Not long afterwards, I heard the first jingle bells of the year on the car radio, always a sign that it’s time to buy an iPod. But it wasn’t the bells that confused me most, although they ran it a close second. It was that this was an advertisement for a sofa company called DFS – sometimes they have a sale on – and they made it sound like they were offering an amazing service by being able to deliver a sofa before ‘you know who’ arrived, hence the accompaniment of the jingle bells.
That’s a sofa, then, arriving before Christmas. In the space of ‘only’ 12 weeks. Three months. A quarter of a year. That’s enough time to sail to New York 12 times. Enough time to get about halfway to Mars. To deliver a sofa.

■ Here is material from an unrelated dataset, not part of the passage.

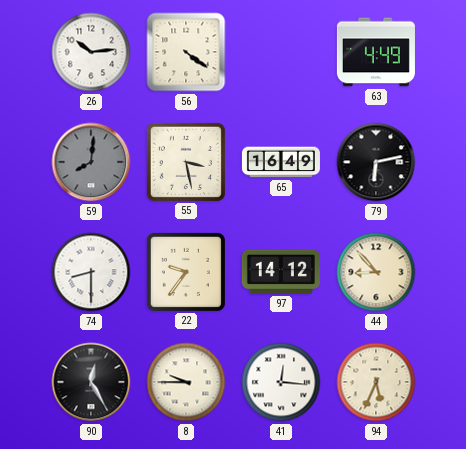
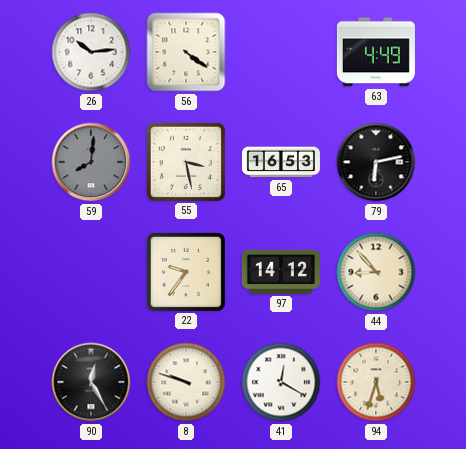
65: 16:49 -> 16:53
74: 8:30 -> none
8: 9:45 -> 9:48
41: 12:16 -> 12:20
94: 5:34 -> 5:33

Yes, I know, sofas require a fair amount of manual construction and you’d even call some of those who do it craftspeople. But ultimately, this is machining some wooden joints, pulling material over the frame and banging in some staples.

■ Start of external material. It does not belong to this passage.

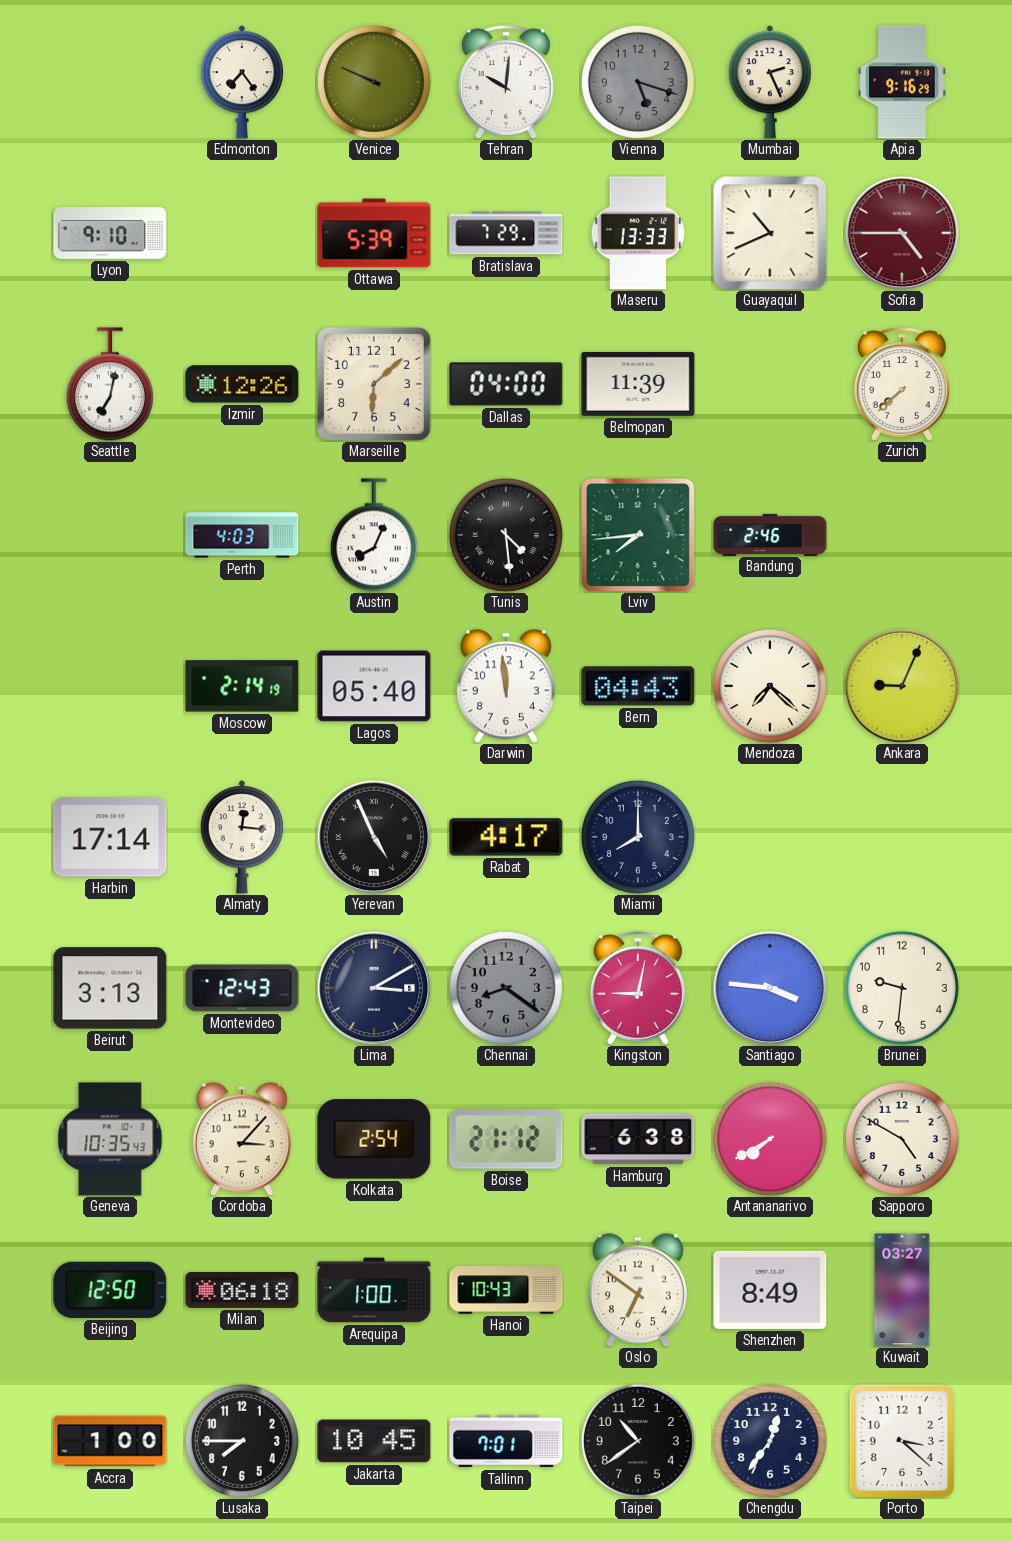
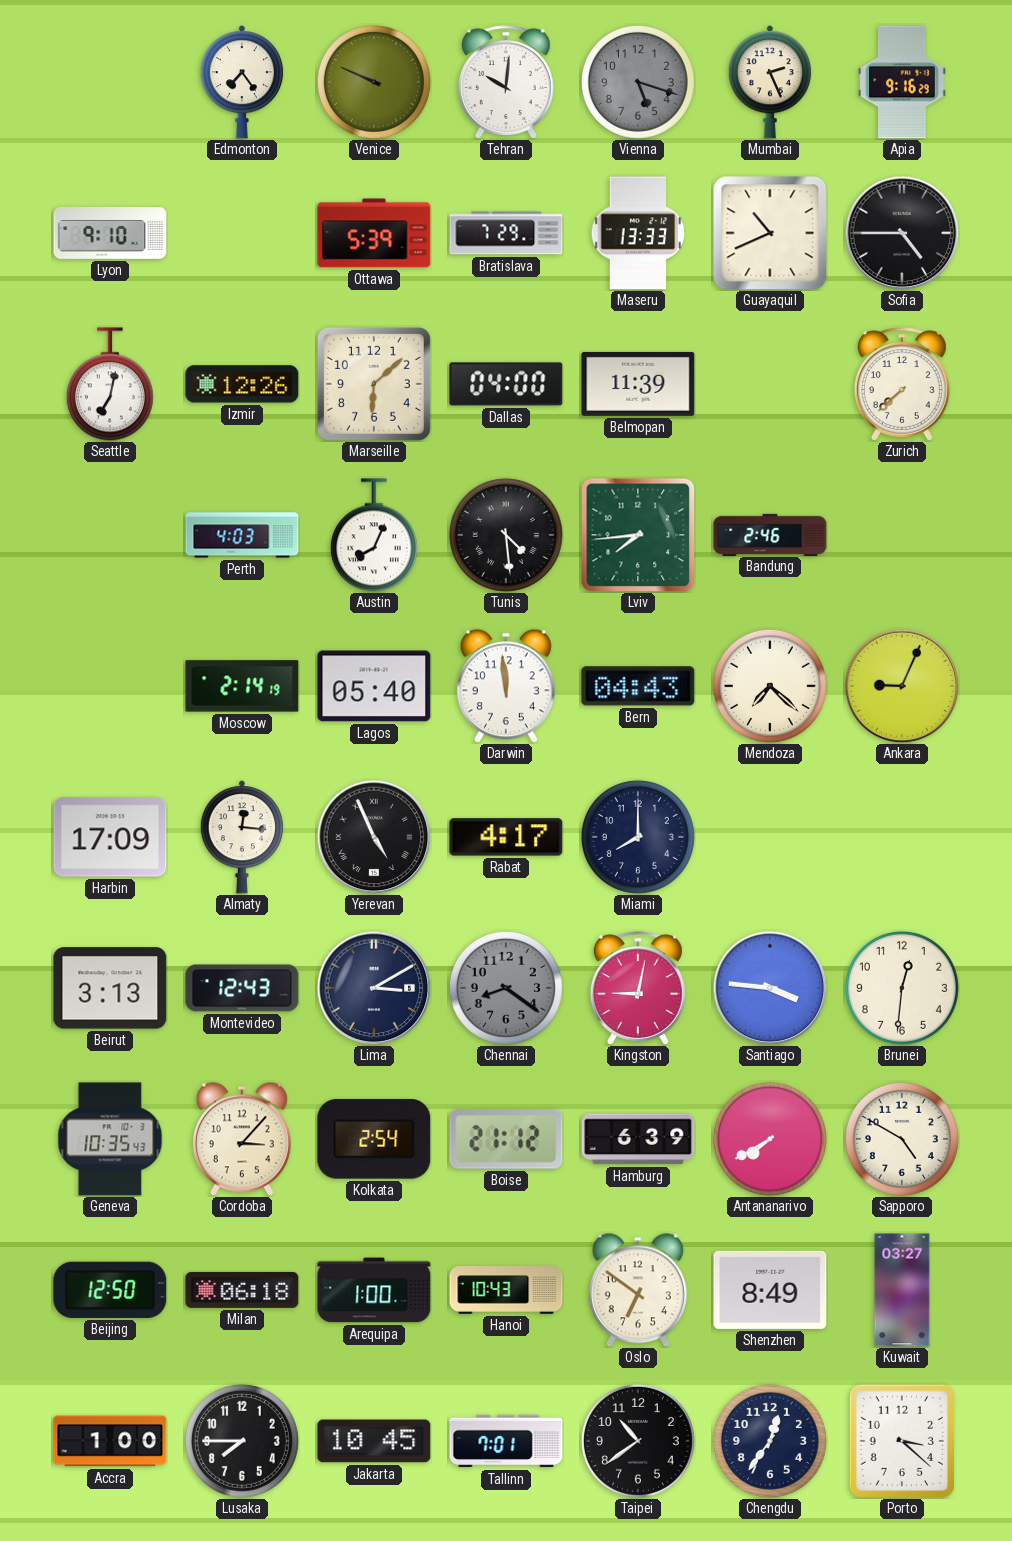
Sofia dial: burgundy -> black
Harbin: 17:14 -> 17:09
Brunei: 9:31 -> 12:31
Hamburg: 6:38 -> 6:39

So I just don’t get it. But I still understand that more than I understand the Amazon Prime commercial I heard this afternoon. The ad reminds you how annoying it is if you run out of things at inopportune moments: sweets during kids parties, that sort of thing. No doubt that is frustrating.
Amazon reminds you that you can buy things from it and get them delivered within an hour, subject to conditions: you need to live in a certain place (less than an hour from a depot, obviously), spend more than £20 per order and subscribe for £79 a year.

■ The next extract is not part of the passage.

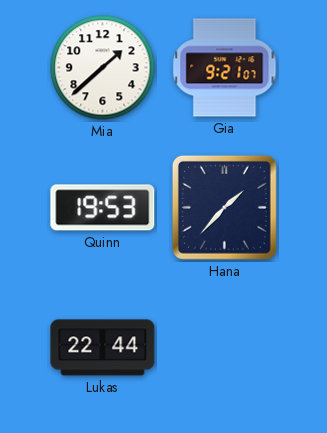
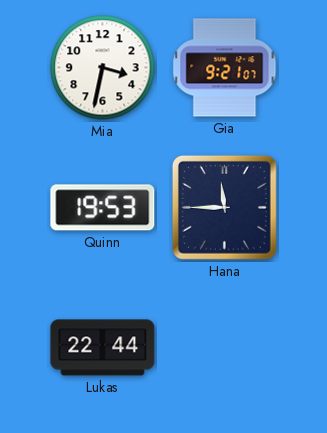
Mia: 1:38 -> 3:32
Hana: 1:37 -> 11:45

Buying something and having it shortly afterwards, then. How novel. It sounds almost like, I don’t know, a shop, only popping to the shop doesn’t involve a minimum spend every visit and an annual subscription of 80 quid.
Perhaps I’m not cut out for modern life. None of these things, I suppose, is designed for cynical, grumpy, 40-year-old blokes like me. I have no reason to involve myself with it. Which is why it is a work of rare skill on their part that by the time you read this, I will be a subscriber, all so I can watch a TV programme starring middle-aged men falling over.